**Brief:**
How many lines in the entries below contain the word "Property"? Answer with the number and nothing else.

**Material for this task:**
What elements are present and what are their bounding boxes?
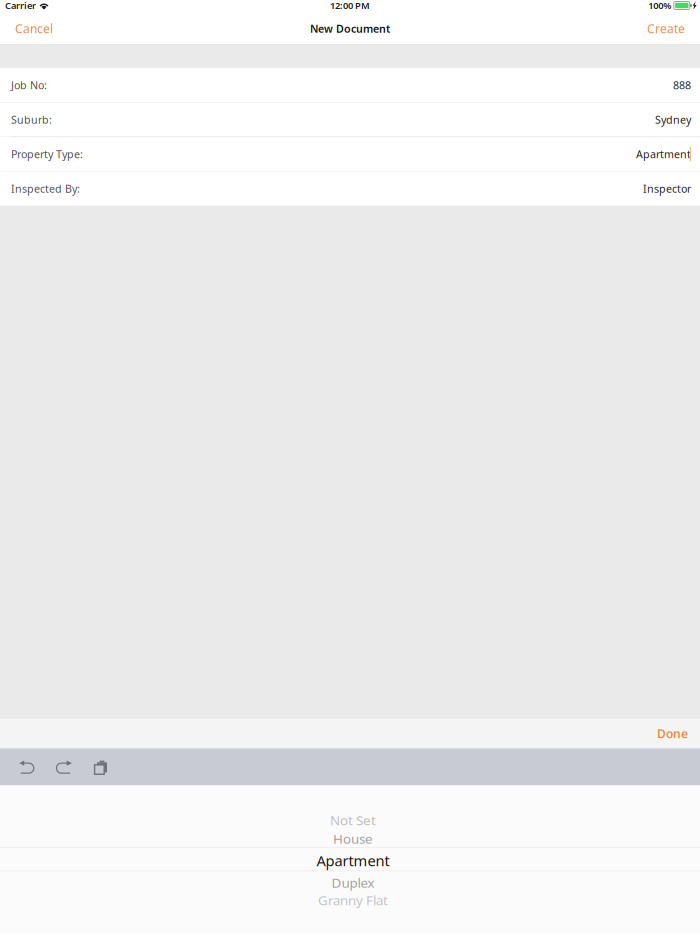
button[interactable]: Suburb:: [0, 102, 700, 136]
button[interactable]: Redo: [56, 761, 72, 774]
button[interactable]: Cancel: [0, 16, 66, 40]
staticText: Carrier: [5, 0, 36, 12]
staticText: Suburb:: [11, 112, 52, 127]
staticText: Cancel: [15, 20, 53, 36]
button[interactable]: Done: [641, 718, 700, 748]
staticText: New Document: [310, 21, 390, 36]
staticText: Granny Flat: [318, 891, 388, 909]
staticText: Duplex: [332, 874, 374, 891]
button[interactable]: Paste: [94, 760, 108, 775]
staticText: Apartment: [316, 851, 390, 870]
staticText: Done: [657, 726, 688, 741]
button[interactable]: Undo: [19, 761, 34, 774]
staticText: 100%: [648, 0, 671, 12]
staticText: Inspector: [643, 181, 691, 196]
button[interactable]: Job No:: [0, 68, 700, 102]
staticText: Create: [647, 20, 685, 36]
staticText: Not Set: [330, 811, 376, 829]
staticText: Apartment: [636, 147, 691, 161]
staticText: 12:00 PM: [330, 0, 370, 12]
button[interactable]: Create: [634, 16, 700, 40]
button[interactable]: Property Type:: [0, 137, 700, 171]
button[interactable]: Inspected By:: [0, 172, 700, 206]
staticText: 888: [673, 78, 691, 92]
staticText: Property Type:: [11, 147, 83, 161]
staticText: Inspected By:: [11, 181, 80, 196]
staticText: Sydney: [655, 112, 691, 127]
staticText: House: [333, 830, 373, 847]
staticText: Job No:: [11, 78, 47, 92]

**Solution to this problem:**
2